Click to learn more about authors Gary Ogasawara and Tatsuya Kawano.
When deploying Hadoop, scaling storage can be difficult and costly because the storage and compute are co-located on the same hardware nodes. By implementing the storage layer using S3-compatible storage software and using an S3 connector instead of HDFS, it’s possible to separate storage and compute and scale storage independently. This provides greater flexibility and cost-efficiencies but raises the question of how performance will be impacted.
The two of us recently led a project to answer this question by examining the performance of four different combinations of query type and storage type:
- Hive+HDFS
- Hive+S3 (Cloudian HyperStore)
- Presto+HDFS
- Presto+S3 (Cloudian HyperStore)
We used HiBench’s SQL (Hive-QL) workloads with ~11 million records (~1.8GB) and TPC-H benchmark with ~866 million records (~100GB). CDH5 (Cloudera Distribution Hadoop v5.14.4) was used for the Hadoop and HDFS implementation.

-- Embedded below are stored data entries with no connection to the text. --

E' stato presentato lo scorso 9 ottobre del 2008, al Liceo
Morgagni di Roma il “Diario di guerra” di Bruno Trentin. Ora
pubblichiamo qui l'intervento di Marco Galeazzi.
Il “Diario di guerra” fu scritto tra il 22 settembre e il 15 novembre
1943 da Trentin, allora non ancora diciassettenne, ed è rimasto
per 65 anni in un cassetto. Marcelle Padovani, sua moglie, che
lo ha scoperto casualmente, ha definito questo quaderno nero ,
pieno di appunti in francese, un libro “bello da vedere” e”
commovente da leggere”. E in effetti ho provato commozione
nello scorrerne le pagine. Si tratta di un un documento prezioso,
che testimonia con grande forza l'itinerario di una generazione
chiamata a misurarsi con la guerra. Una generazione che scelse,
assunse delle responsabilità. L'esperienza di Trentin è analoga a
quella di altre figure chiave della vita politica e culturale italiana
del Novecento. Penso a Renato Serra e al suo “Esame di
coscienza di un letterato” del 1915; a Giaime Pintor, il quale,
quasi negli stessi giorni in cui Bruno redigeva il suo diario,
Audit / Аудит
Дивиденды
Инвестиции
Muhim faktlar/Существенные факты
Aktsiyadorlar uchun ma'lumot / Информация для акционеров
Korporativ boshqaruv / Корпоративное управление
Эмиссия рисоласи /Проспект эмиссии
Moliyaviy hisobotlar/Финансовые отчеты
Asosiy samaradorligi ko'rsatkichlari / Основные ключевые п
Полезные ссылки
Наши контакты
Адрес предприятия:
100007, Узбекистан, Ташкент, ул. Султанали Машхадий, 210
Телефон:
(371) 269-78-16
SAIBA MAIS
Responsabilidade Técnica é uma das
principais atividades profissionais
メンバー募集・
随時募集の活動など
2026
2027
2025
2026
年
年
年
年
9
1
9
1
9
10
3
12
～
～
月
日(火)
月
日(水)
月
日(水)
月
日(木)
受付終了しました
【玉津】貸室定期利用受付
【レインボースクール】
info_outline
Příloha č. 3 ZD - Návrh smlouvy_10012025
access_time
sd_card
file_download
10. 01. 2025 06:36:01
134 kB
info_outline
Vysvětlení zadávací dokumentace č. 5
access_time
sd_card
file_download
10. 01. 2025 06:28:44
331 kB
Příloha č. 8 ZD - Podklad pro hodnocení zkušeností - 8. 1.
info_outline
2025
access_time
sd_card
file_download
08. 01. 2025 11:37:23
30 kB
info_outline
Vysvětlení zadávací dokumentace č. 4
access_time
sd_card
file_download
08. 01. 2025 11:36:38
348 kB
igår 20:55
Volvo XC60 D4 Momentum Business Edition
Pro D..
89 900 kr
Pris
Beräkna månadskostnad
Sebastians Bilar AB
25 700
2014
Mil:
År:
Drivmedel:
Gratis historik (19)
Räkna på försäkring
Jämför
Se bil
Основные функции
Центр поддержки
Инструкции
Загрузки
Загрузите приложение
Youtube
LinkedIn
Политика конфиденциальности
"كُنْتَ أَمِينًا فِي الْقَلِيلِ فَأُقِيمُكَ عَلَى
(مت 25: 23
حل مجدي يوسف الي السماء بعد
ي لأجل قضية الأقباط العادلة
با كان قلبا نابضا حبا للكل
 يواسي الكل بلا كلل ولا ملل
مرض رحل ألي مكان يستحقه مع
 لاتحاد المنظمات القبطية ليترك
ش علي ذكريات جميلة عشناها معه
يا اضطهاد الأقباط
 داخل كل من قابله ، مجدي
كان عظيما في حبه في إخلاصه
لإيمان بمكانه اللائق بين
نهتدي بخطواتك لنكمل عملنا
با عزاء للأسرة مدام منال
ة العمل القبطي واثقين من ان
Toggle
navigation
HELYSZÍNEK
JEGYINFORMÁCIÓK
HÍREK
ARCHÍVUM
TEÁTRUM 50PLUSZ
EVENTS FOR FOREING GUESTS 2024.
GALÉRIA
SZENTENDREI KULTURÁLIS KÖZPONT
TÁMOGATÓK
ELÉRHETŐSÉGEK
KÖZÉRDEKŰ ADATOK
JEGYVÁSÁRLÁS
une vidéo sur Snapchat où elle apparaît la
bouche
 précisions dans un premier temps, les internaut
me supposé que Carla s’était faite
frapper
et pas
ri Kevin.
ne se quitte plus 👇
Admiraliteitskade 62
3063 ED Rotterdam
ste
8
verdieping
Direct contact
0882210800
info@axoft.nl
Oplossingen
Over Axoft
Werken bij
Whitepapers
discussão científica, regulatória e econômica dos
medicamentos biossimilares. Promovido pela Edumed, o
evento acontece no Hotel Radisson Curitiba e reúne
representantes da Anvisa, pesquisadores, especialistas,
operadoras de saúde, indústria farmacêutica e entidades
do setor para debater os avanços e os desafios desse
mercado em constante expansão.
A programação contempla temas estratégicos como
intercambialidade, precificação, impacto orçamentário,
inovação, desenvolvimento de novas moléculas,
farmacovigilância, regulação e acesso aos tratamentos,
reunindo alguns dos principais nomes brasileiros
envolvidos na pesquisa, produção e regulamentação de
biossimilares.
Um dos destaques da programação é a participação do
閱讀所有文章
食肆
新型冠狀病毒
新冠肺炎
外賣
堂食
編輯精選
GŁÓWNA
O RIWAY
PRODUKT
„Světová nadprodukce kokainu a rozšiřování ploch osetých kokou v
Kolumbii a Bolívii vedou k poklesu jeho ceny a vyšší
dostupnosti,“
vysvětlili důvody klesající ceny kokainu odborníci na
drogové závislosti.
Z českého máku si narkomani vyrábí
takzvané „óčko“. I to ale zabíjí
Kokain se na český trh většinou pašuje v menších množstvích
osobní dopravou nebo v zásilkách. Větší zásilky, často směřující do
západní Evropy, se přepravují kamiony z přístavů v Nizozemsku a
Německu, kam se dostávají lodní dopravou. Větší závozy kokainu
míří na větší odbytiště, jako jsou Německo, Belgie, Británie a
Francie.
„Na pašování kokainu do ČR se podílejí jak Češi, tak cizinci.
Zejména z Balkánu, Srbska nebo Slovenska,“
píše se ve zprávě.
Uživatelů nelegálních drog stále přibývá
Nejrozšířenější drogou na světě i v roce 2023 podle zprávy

For S3-compatible storage, we used Cloudian HyperStore v7.1 that implements the Amazon S3 API in a software package that can be deployed on Linux.
Aggregating the benchmark results, the relative performance from best to worst was:
- Presto+HDFS (best)
- Presto+S3
- Hive+HDFS
- Hive+S3 (worst)
Both Presto configurations substantially outperformed the two Hive configurations, roughly by a factor of 10. Moreover, the Presto+S3 combination showed very similar performance results to the best Presto+HDFS combination, demonstrating that Hadoop users can achieve the flexibility and cost advantages of separating storage and compute with S3 software, without any significant tradeoff in performance.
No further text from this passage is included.